- Instructions for the task -
Pull every line containing "MyTuition" from the listing.

- Data records -

* * * *

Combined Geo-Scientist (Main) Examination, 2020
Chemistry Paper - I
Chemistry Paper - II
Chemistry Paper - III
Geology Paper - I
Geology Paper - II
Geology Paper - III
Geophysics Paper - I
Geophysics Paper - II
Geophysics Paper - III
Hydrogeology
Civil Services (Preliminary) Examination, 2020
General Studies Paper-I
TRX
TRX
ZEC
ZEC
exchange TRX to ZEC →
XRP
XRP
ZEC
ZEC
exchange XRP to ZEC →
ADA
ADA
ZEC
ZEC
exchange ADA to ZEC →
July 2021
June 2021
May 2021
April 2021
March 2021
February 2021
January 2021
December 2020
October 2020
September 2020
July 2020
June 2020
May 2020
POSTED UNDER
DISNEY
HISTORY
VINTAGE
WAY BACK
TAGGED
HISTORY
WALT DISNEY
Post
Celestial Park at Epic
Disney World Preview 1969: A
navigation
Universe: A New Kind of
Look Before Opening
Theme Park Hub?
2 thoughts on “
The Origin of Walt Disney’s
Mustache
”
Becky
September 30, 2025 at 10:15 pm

* * * *

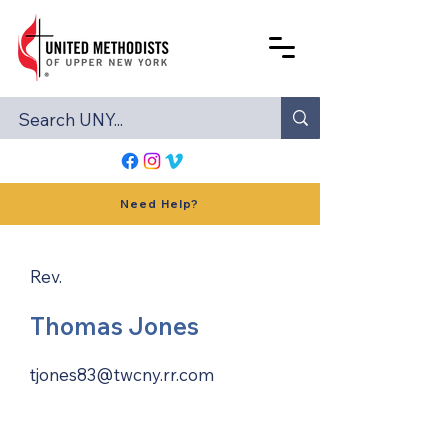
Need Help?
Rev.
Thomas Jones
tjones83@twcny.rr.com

* * * *

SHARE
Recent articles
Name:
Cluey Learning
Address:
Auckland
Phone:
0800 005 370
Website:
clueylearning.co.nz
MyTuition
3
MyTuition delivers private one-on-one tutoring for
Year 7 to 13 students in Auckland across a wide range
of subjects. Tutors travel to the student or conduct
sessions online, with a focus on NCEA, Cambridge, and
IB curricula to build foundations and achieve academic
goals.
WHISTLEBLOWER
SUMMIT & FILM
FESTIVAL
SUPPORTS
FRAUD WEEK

* * * *

- Solution for this exercise -
MyTuition
MyTuition delivers private one-on-one tutoring for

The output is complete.